Collagen production rates following acute lung damage induced by butylated hydroxytoluene

Abstract

Treatment of mice intraperitoneally with butylated hydroxytoluene (BHT) results in the formation of a diffuse, dose-dependent lung lesion. At high doses of BHT, pulmonary flbrosis becomes evident. The rate of collagen production was measured in vitro in normal and BHT-damaged lung tissue by quantitating the formation of acid-insoluble [ 3H]hydroxyproline from [ 3H]proline at 1, 2, 3 and 4 hr of incubation. Collagen production was elevated 2 days after BHT (400 mg/kg) and reached a maximum rate of 150 pmoles · (mg dry wt) −1· hr −1 at day 7. The rate then declined but was still significantly above control levels of 57 pmoles · (mg dry wt) −1 · hr −1 at day 14. Expressing these data as a percentage of total protein synthesis committed to collagen demonstrated a specific stimulation of collagen synthesis. A maximum level of 1.5% of total protein synthesis was committed to collagen 7 days after BHT. Control mice committed 0.6% to collagen synthesis. Both the maximum and control percentages of collagen synthesis were the same as those previously reported in vivo following BHT (400 mg/kg).
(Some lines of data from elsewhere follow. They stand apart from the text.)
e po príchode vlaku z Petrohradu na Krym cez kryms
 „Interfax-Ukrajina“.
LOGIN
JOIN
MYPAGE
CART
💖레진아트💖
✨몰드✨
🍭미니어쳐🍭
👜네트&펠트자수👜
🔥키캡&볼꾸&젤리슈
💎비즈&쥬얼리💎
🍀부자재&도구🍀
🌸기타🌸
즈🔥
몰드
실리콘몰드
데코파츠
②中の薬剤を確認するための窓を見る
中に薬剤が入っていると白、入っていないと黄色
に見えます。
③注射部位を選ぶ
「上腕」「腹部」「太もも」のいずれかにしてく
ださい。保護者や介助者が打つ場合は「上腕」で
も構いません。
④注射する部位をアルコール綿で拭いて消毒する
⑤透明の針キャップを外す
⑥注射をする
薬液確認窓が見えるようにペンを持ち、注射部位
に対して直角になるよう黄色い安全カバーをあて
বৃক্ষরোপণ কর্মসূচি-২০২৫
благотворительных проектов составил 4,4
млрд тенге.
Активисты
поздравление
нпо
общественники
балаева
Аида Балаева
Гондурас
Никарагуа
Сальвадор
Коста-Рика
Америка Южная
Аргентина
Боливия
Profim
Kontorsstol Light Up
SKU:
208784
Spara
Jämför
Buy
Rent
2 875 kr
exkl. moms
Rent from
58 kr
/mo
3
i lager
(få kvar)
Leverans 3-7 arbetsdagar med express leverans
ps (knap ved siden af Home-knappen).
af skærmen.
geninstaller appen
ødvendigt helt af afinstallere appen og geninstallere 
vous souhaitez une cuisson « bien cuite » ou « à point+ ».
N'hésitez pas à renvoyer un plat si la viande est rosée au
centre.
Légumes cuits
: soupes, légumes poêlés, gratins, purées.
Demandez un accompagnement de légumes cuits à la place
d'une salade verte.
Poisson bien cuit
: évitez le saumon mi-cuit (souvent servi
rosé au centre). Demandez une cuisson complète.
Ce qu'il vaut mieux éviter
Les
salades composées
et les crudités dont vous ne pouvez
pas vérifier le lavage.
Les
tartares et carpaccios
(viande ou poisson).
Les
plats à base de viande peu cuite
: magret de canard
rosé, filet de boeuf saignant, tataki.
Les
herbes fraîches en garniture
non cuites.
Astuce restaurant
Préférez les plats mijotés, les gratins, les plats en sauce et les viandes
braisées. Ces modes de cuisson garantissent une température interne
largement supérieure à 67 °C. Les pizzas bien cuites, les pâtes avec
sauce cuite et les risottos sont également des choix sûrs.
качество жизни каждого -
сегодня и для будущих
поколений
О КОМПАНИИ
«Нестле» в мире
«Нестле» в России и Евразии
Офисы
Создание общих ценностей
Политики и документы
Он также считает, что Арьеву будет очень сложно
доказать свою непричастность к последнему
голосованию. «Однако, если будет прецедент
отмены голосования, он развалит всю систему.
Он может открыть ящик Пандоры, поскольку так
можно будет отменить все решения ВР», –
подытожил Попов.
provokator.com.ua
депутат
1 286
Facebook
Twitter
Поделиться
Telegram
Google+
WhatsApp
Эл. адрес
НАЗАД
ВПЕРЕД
Doses of BHT as low as 200 mg/kg produced a significant increase in both the in vitro rate and percentage of pulmonary collagen synthesis. Only at doses of BHT of 300 mg/kg or greater could the deposition of excess collagen be detected as an increase in total lung hydroxyproline. There was a linear dose-response relationship between BHT and the rate of collagen synthesis. Pulmonary DNA synthesis, another index of lung damage, exhibited a steep, non-linear dose-response relationship with BHT. These data show that increases in the rate and percentage of collagen production are readily detected at levels of lung damage which do not result in the deposition of a measurable excess of hydroxyproline and that in vitro rates of collagen synthesis are, therefore, a sensitive index of lung damage which may be used to extrapolate to “non-toxic” dosage levels. This study also shows that the percentage of protein synthesis devoted to collagen is the same in vivo and in vitro in both normal and BHT-damaged lung tissue.